Sur cette réponse de Kouo-Tou, Youen-Chang fit appeler les deux mandarins, et leur demanda lequel des deux voulait se rendre dans le camp de son frère. Ils refusèrent l’un et l’autre d’accepter cette mission, si bien que Youen-Chang les fit tirer au sort. Le hasard désigna Fong-Ky ; il partit donc avec Kouo-Tou, muni du sceau que lui donna son jeune maître, et en qualité de lieutenant de la division qu’il allait rejoindre. Arrivé hors des murs, en compagnie de Kouo-Tou, le mandarin reconnaît que Youen-Tan n’est pas du tout malade, et l’inquiétude s’empare de son esprit. Cependant il lui remet le sceau de commandant d’une division, puis répondant à ses questions, il lui annonce : « qu’en vertu des dernières volontés de son père, Youen-Chang est en possession du pouvoir ; que lui, Youen-Tan, est nommé au commandement d’un corps de troupes, et qu’enfin, il est venu tout exprès pour lui en présenter le sceau, insigne de son grade. » Transporté de colère, Youen-Tan voulait faire décapiter Fong-Ky ; Kouo-Tou l’arrêta par ses remontrances : « Les ordres d’un père, lui dit-il, doivent en toute occasion être respectés ! »

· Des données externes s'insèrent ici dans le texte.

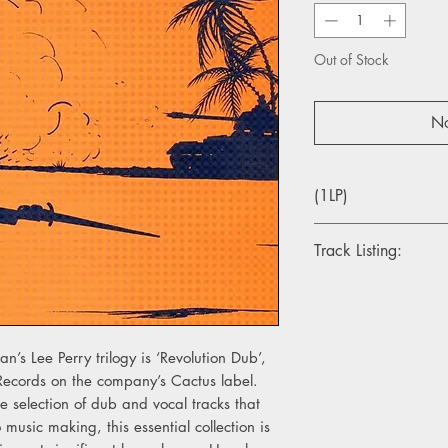
Out of Stock
No
(1LP)
Track Listing:
A1. Dub Revelutions
A2. Woman's Dub
A3. Kojak
A4. Doctor On The G
an’s Lee Perry trilogy is ‘Revolution Dub’,
 Records on the company’s Cactus label.
B1. Bush Weed
e selection of dub and vocal tracks that
B2. Dreadlock Talking
 music making, this essential collection is
B3. Own Man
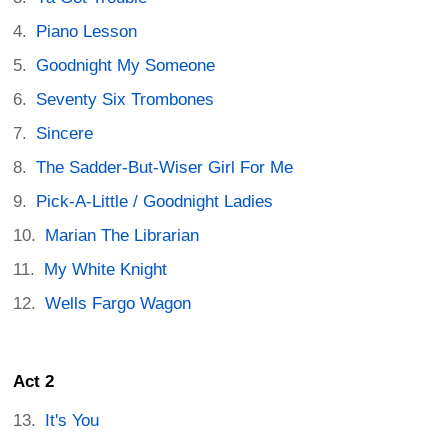
Piano Lesson
Goodnight My Someone
Seventy Six Trombones
Sincere
The Sadder-But-Wiser Girl For Me
Pick-A-Little / Goodnight Ladies
Marian The Librarian
My White Knight
Wells Fargo Wagon
Act 2
It's You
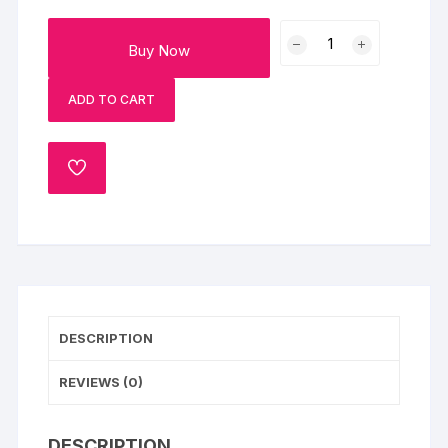
The
Buy Now
Ultimate
Ganesh
ADD TO CART
Chaturthi
Hamper
Gift
ADD
Box
TO
quantity
WISHLIST
DESCRIPTION
REVIEWS (0)
DESCRIPTION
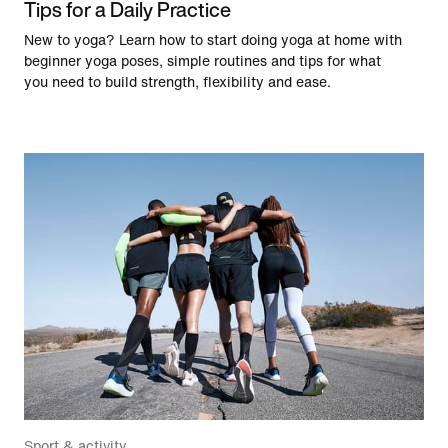
Tips for a Daily Practice
New to yoga? Learn how to start doing yoga at home with
beginner yoga poses, simple routines and tips for what
you need to build strength, flexibility and ease.
Sport & activity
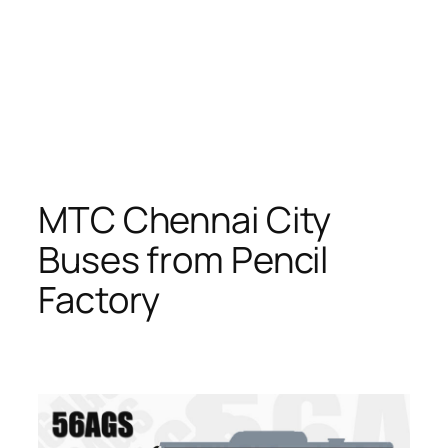
MTC Chennai City
Buses from Pencil
Factory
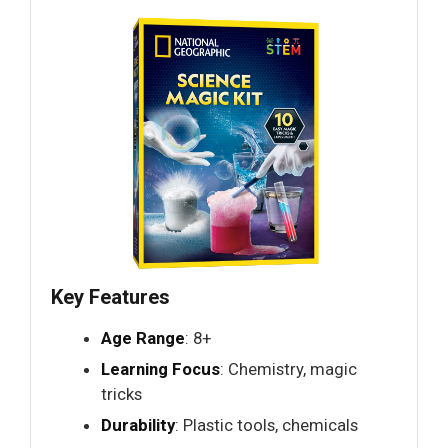
Key Features
Age Range
: 8+
Learning Focus
: Chemistry, magic
tricks
Durability
: Plastic tools, chemicals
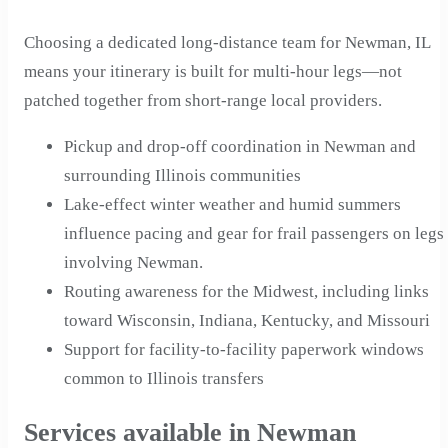
Choosing a dedicated long-distance team for Newman, IL
means your itinerary is built for multi-hour legs—not
patched together from short-range local providers.
Pickup and drop-off coordination in Newman and
surrounding Illinois communities
Lake-effect winter weather and humid summers
influence pacing and gear for frail passengers on legs
involving Newman.
Routing awareness for the Midwest, including links
toward Wisconsin, Indiana, Kentucky, and Missouri
Support for facility-to-facility paperwork windows
common to Illinois transfers
Services available in Newman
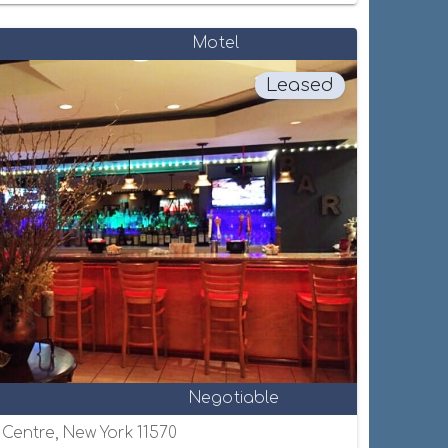
Motel
Leased
Negotiable
e Centre, New York 11570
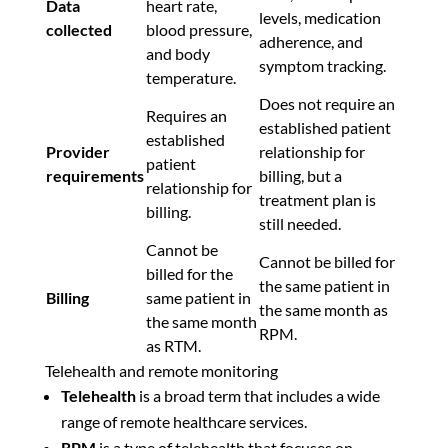
Data
heart rate,
levels, medication
collected
blood pressure,
adherence, and
and body
symptom tracking.
temperature.
Does not require an
Requires an
established patient
established
Provider
relationship for
patient
requirements
billing, but a
relationship for
treatment plan is
billing.
still needed.
Cannot be
Cannot be billed for
billed for the
the same patient in
Billing
same patient in
the same month as
the same month
RPM.
as RTM.
Telehealth and remote monitoring
Telehealth
is a broad term that includes a wide
range of remote healthcare services.
RPM
is a type of telehealth that focuses on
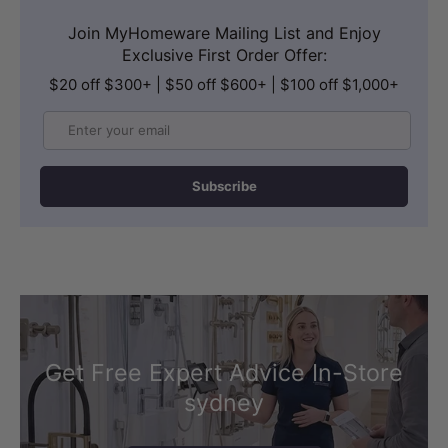
Join MyHomeware Mailing List and Enjoy
Exclusive First Order Offer:
$20 off $300+ | $50 off $600+ | $100 off $1,000+
Email
Subscribe
Get Free Expert Advice In-Store
sydney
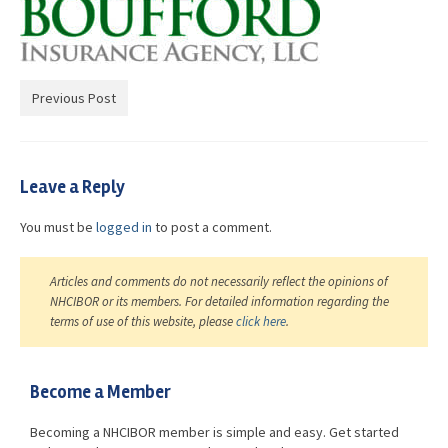
Advocacy
Get Involved
Resources
Previous Post
Blog / Submit
Leave a Reply
You must be
logged in
to post a comment.
Articles and comments do not necessarily reflect the opinions of
NHCIBOR or its members. For detailed information regarding the
terms of use of this website, please
click here
.
Become a Member
Becoming a NHCIBOR member is simple and easy. Get started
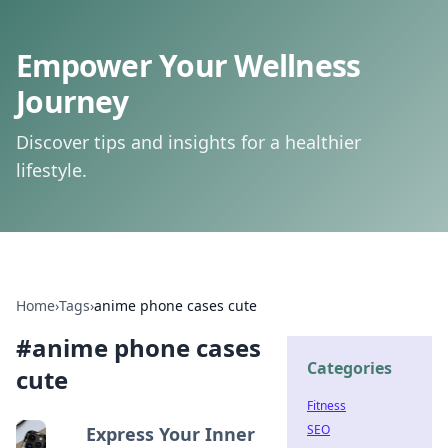
Empower Your Wellness
Journey
Discover tips and insights for a healthier
lifestyle.
Home
›
Tags
›
anime phone cases cute
#
anime phone cases
Categories
cute
Fitness
SEO
Express Your Inner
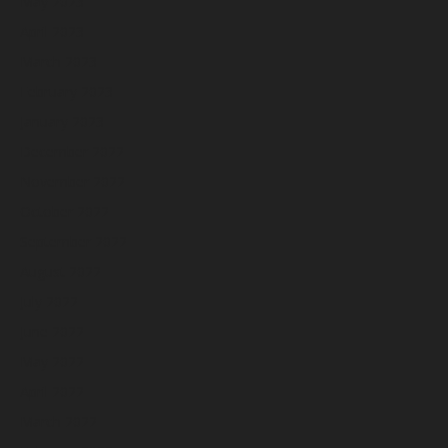
May 2023
April 2023
March 2023
February 2023
January 2023
December 2022
November 2022
October 2022
September 2022
August 2022
July 2022
June 2022
May 2022
April 2022
March 2022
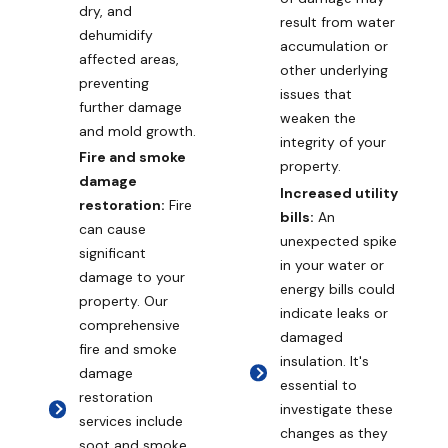
dry, and
result from water
dehumidify
accumulation or
affected areas,
other underlying
preventing
issues that
further damage
weaken the
and mold growth.
integrity of your
Fire and smoke
property.
damage
Increased utility
restoration:
Fire
bills:
An
can cause
unexpected spike
significant
in your water or
damage to your
energy bills could
property. Our
indicate leaks or
comprehensive
damaged
fire and smoke
insulation. It's
damage
essential to
restoration
investigate these
services include
changes as they
soot and smoke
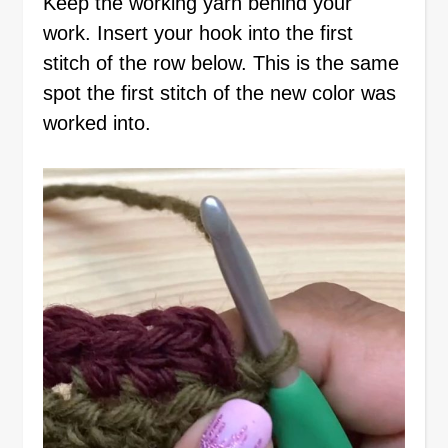
Keep the working yarn behind your
work. Insert your hook into the first
stitch of the row below. This is the same
spot the first stitch of the new color was
worked into.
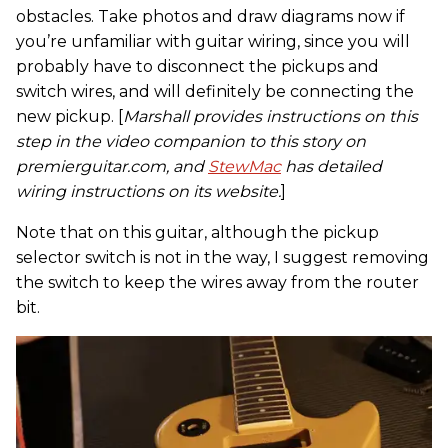
obstacles. Take photos and draw diagrams now if
you’re unfamiliar with guitar wiring, since you will
probably have to disconnect the pickups and
switch wires, and will definitely be connecting the
new pickup. [
Marshall provides instructions on this
step in the video companion to this story on
premierguitar.com, and
StewMac
has detailed
wiring instructions on its website.
]
Note that on this guitar, although the pickup
selector switch is not in the way, I suggest removing
the switch to keep the wires away from the router
bit.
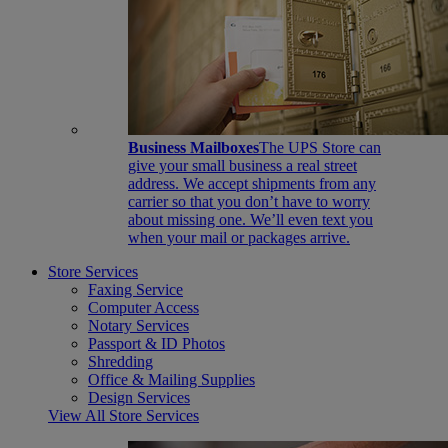
Business Mailboxes
The UPS Store can
give your small business a real street
address. We accept shipments from any
carrier so that you don’t have to worry
about missing one. We’ll even text you
when your mail or packages arrive.
Store Services
Faxing Service
Computer Access
Notary Services
Passport & ID Photos
Shredding
Office & Mailing Supplies
Design Services
View All Store Services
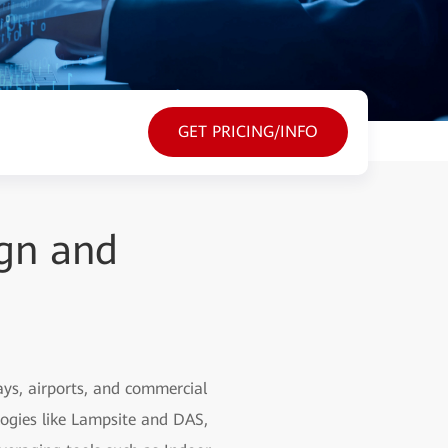
GET PRICING/INFO
gn and
ys, airports, and commercial
logies like Lampsite and DAS,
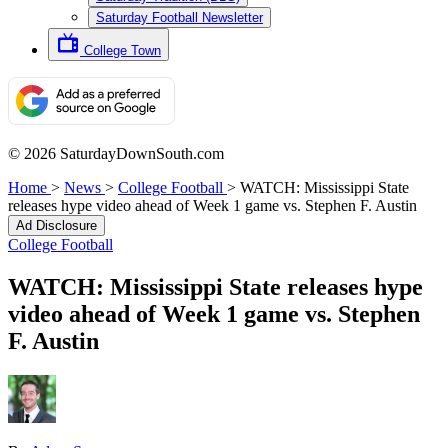
Saturday Football Newsletter
College Town
© 2026 SaturdayDownSouth.com
Home
>
News
>
College Football
>
WATCH: Mississippi State
releases hype video ahead of Week 1 game vs. Stephen F. Austin
Ad Disclosure
College Football
WATCH: Mississippi State releases hype
video ahead of Week 1 game vs. Stephen
F. Austin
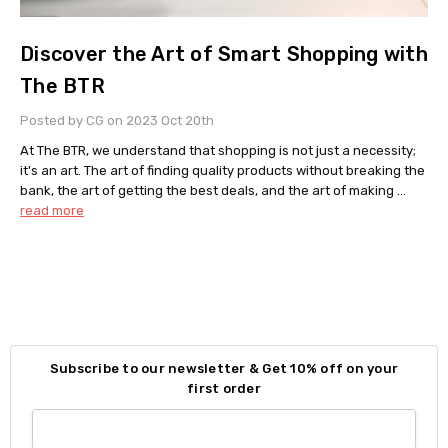
Discover the Art of Smart Shopping with
The BTR
Posted by CG on 2023 Oct 20th
At The BTR, we understand that shopping is not just a necessity;
it's an art. The art of finding quality products without breaking the
bank, the art of getting the best deals, and the art of making …
read more
Subscribe to our newsletter & Get 10% off on your
first order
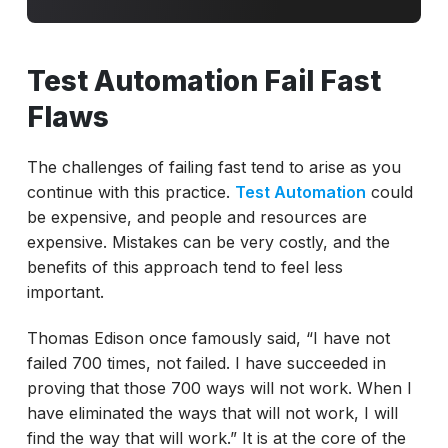
Test Automation Fail Fast
Flaws
The challenges of failing fast tend to arise as you
continue with this practice.
Test Automation
could
be expensive, and people and resources are
expensive. Mistakes can be very costly, and the
benefits of this approach tend to feel less
important.
Thomas Edison once famously said, “I have not
failed 700 times, not failed. I have succeeded in
proving that those 700 ways will not work. When I
have eliminated the ways that will not work, I will
find the way that will work.” It is at the core of the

  1. Kouo-Tou, comme le fait remarquer l’édition in-18, était un rusé mandarin. Il voulait priver Youen-Chang de ses deux bras ; seulement il oubliait que celui-ci n’était pas homme à éloigner de lui les deux fidèles serviteurs qui faisaient sa force. — La phrase suivante, un peu obscure dans le texte chinois-mandchou, est plus claire dans la petite édition ; la voici : « Eh bien, dit Kouo-Tou, sur les deux, cédez-nous-en un. Voulez-vous ? » Youen-Chang ne put refuser cette proposition, et il leur ordonna de tirer au sort.